Pois bem, apesar de concordar inteiramente com as críticas ao nosso legislativo, composto realmente de políticos que só sabem defender seus próprios interesses, faço duas ponderações para contra-argumentar essa última afirmação tão simplista e que busca apenas, e mais uma vez, reduzir o protagonismo do governo e da presidente na crise instaurada.
Em primeiro lugar, é bom lembrar que o governo hoje depende do congresso para a aprovação de medidas que visam corrigir decisões tomadas no passado. O estrago maior foi feito lá atrás, nos dois últimos anos do governo Lula e ao longo dos quatro primeiros anos do governo Dilma. Portanto, culpar o legislativo pela atual crise é esquecer que, em economia, as consequências de um conjunto de ações raramente são imediatas. Poderemos até vir a imputar ao legislativo a responsabilidade pelas dificuldades que enfrentaremos daqui a alguns anos. Mas jamais pelas de hoje.
Em segundo lugar, será que a rebeldia do congresso não se trata, na verdade, de mais uma grande incompetência deste governo? Estamos no primeiro ano do novo mandato e o executivo não conseguiu sequer eleger seu candidato para a presidência da câmara, logo após ter tomado posse. Não conseguiu, em nenhum momento, controlar e reorganizar sua base aliada. As poucas vitórias que conquistou foram graças à distribuição de mais cargos e poder, ou à custa de chantagens feitas aos deputados, tais como o condicionamento da liberação de verbas parlamentares à aprovação da flexibilização da meta fiscal votada no final do ano passado. E hoje, ironicamente, a presidente se coloca como vítima indefesa diante da chantagem explícita de outro cafajeste. E eu fico me perguntando quem é santo nessa história…

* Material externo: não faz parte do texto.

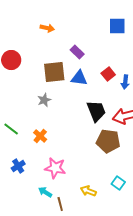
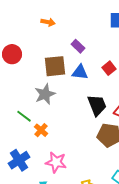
gray star: (44, 100) -> (45, 94), size x1.5
green line: (11, 129) -> (24, 116), moved
blue cross: (18, 166) -> (19, 160), size x1.5

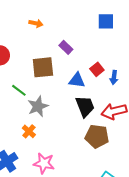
blue triangle: (80, 72) -> (77, 80), moved
gray star: (45, 94) -> (38, 106), moved
green line: (24, 116) -> (19, 90), moved

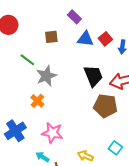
brown square: (43, 67) -> (51, 37), size x0.6
blue triangle: (77, 80) -> (85, 39), moved

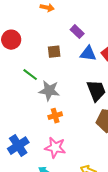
gray star: (46, 76) -> (49, 91), turned 30
orange cross: (37, 101) -> (55, 116), moved, turned 32

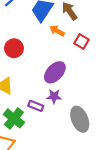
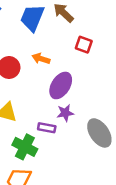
orange arrow: (57, 31) -> (41, 59), moved

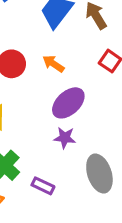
purple rectangle: (47, 128) -> (43, 186), moved

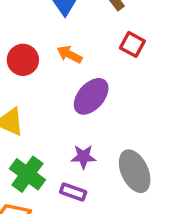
purple star: (65, 138) -> (83, 157), moved

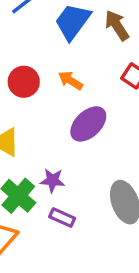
purple star: (83, 157) -> (53, 180), moved

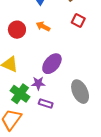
purple ellipse: (88, 124) -> (52, 64), moved

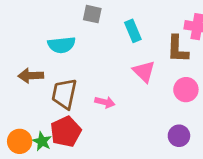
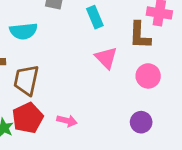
pink arrow: (105, 102) -> (67, 121), moved

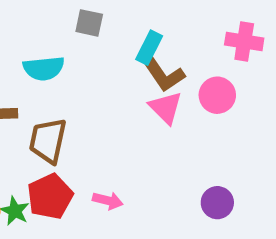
cyan rectangle: (95, 17) -> (149, 48), turned 50
brown L-shape: (140, 35) -> (164, 75), moved, turned -36
pink circle: (148, 76) -> (217, 95), moved

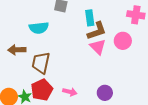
cyan rectangle: (149, 48) -> (90, 18), turned -35
brown L-shape: (164, 75) -> (97, 31), turned -75
purple circle: (217, 203) -> (105, 93), moved

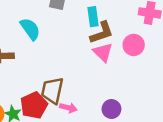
cyan semicircle: (39, 28) -> (30, 29), turned -120
brown trapezoid: (41, 63) -> (52, 91), moved

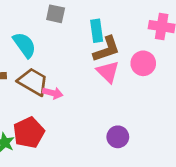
brown trapezoid: (52, 91) -> (33, 82), moved, turned 108
pink arrow: (68, 108) -> (53, 93), moved

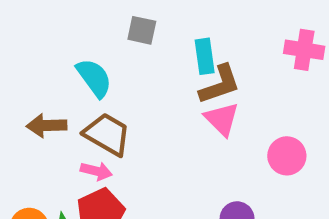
pink circle: (143, 63) -> (287, 156), moved
pink arrow: (53, 93) -> (96, 171), moved

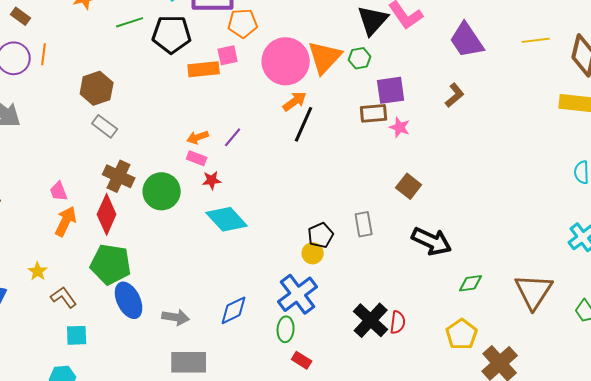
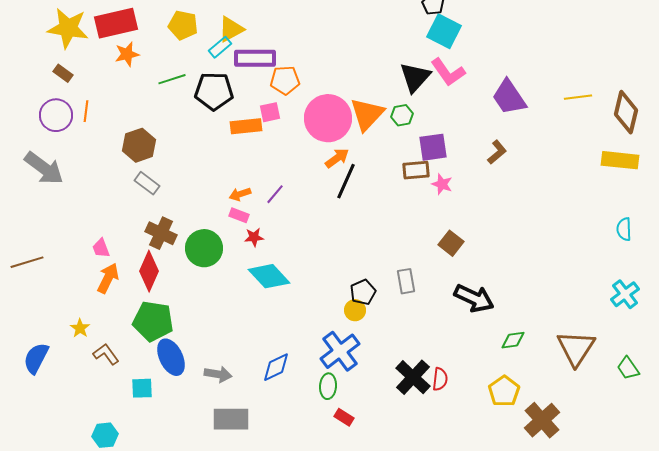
cyan square: (77, 335) -> (142, 388), moved

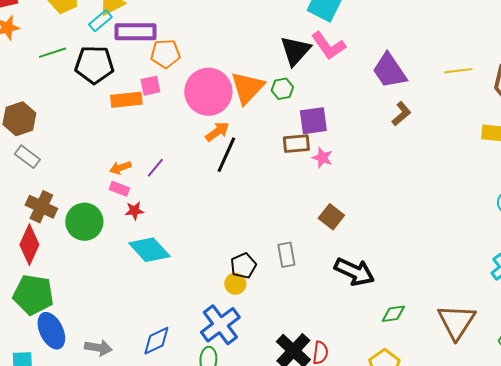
brown L-shape: (497, 152) -> (401, 114), moved

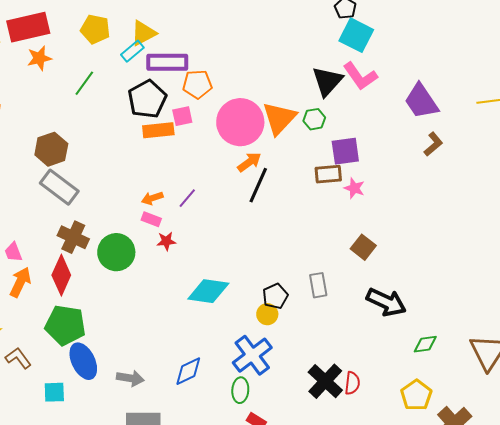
green line: (52, 53) -> (84, 83), turned -36
black pentagon: (94, 65) -> (147, 99), moved, turned -30
gray rectangle: (27, 157) -> (59, 187), size x1.5
cyan diamond: (149, 250) -> (208, 291), moved, turned -39

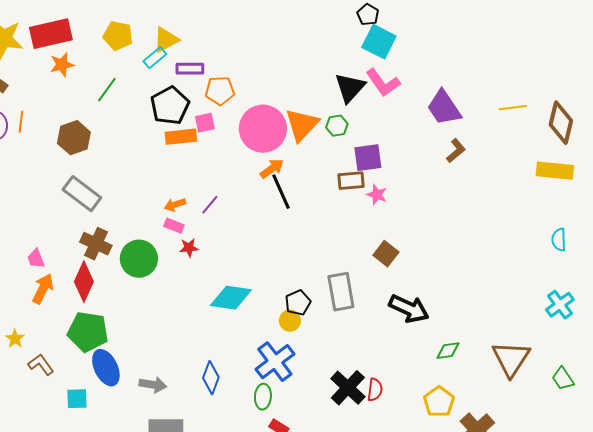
purple rectangle: (167, 62) -> (190, 69), size x0.7
brown hexagon: (51, 149) -> (74, 138), moved
black line: (258, 185) -> (281, 192), turned -48
gray rectangle: (318, 285) -> (341, 292), size x1.5
blue diamond: (188, 371) -> (211, 378), turned -44

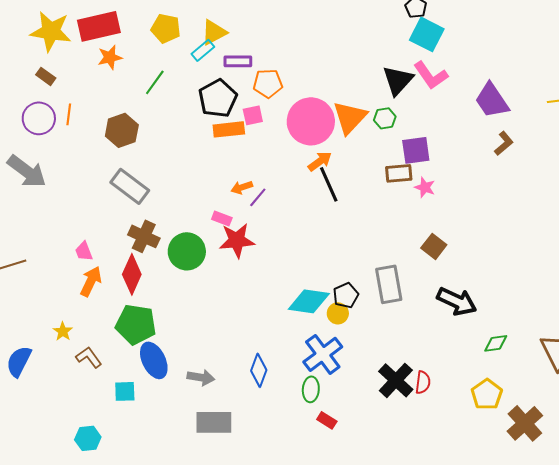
orange arrow: (175, 205) -> (242, 187), moved
red star: (189, 248) -> (237, 240), size x1.8
cyan diamond: (231, 298) -> (309, 301), moved

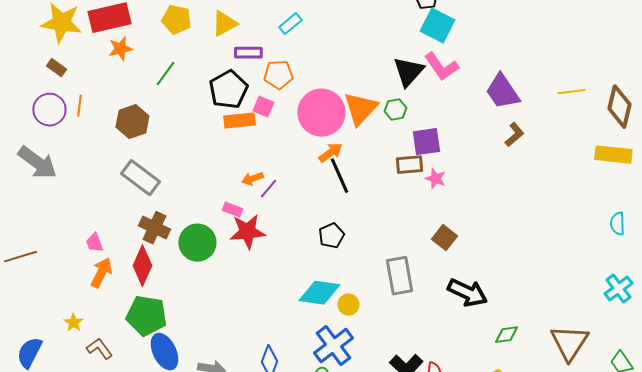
cyan rectangle: (203, 50) -> (290, 24), moved
pink square: (253, 115) -> (263, 107), turned 35
black pentagon: (346, 295) -> (331, 236), moved

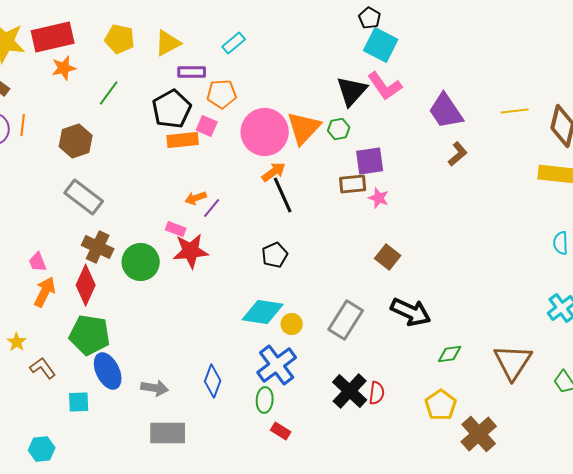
gray rectangle: (399, 276) -> (346, 320), moved, turned 42

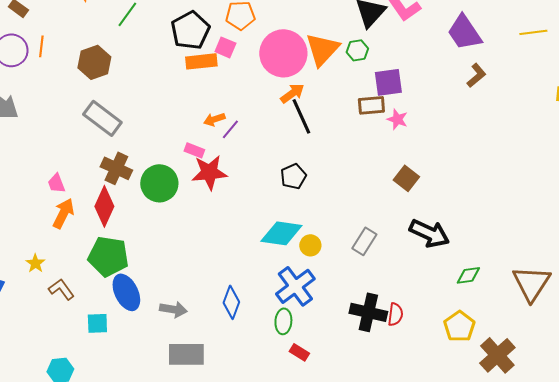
gray rectangle: (346, 320) -> (364, 241), size x0.7
black cross: (350, 391) -> (368, 312), turned -30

Não sei quais serão os desdobramentos do processo de impeachment recém instaurado. Apesar de considerar esta hipótese ainda improvável, estaria sendo hipócrita se dissesse que não torço para que a presidente seja afastada, pois não acredito que ela reúna a mínima capacidade de reconduzir o país ao caminho do crescimento e da prosperidade. Confesso que não tenho conhecimento jurídico e, portanto, não me considero apto a opinar se as muitas irregularidades praticadas são suficientes para impedí-la de continuar no comando do Brasil. Mas já li pareceres de grandes juristas defendendo tanto um quanto outro entendimento. Portanto, imagino que não seja uma decisão tão óbvia como os partidários de ambos os lados nos fazem crer. Além do mais, é sempre bom lembrar que a justificativa para o impeachment de Fernando Collor foi uma Fiat Elba. Justificativa essa que, muitos anos depois, foi derrubada pelo STF. Assim, fica claro que um impeachment não se restringe à análise de argumentos técnicos e jurídicos. É uma decisão de âmbito político. Sempre foi e sempre será. Ou paramos com a hipocrisia de chamar o processo atual de golpe, ou assim deveremos nomear todos os pedidos anteriores, invariavelmente comandados pelo PT!
Para o bem do Brasil, espero apenas que, independentemente do resultado do processo de impeachment, toda a sucessão de acontecimentos e debates vistos a cada dia sirva para promover uma verdadeira limpeza nos nomes e, principalmente, nas práticas adotadas pelos políticos deste país. Quem sabe, superado todo esse turbilhão, possamos finalmente nos reencontrar como uma nação mais madura, mais justa, mais honesta e mais democrática. Posso estar sendo até otimista demais, mas esse é o único cenário no qual reside a minha esperança. Mais do que isso, uma mudança no comportamento da nossa classe política é, na minha opinião, o único cenário que pode vir a reservar um futuro melhor para todo o povo brasileiro. Que façamos a nossa parte para que isso aconteça!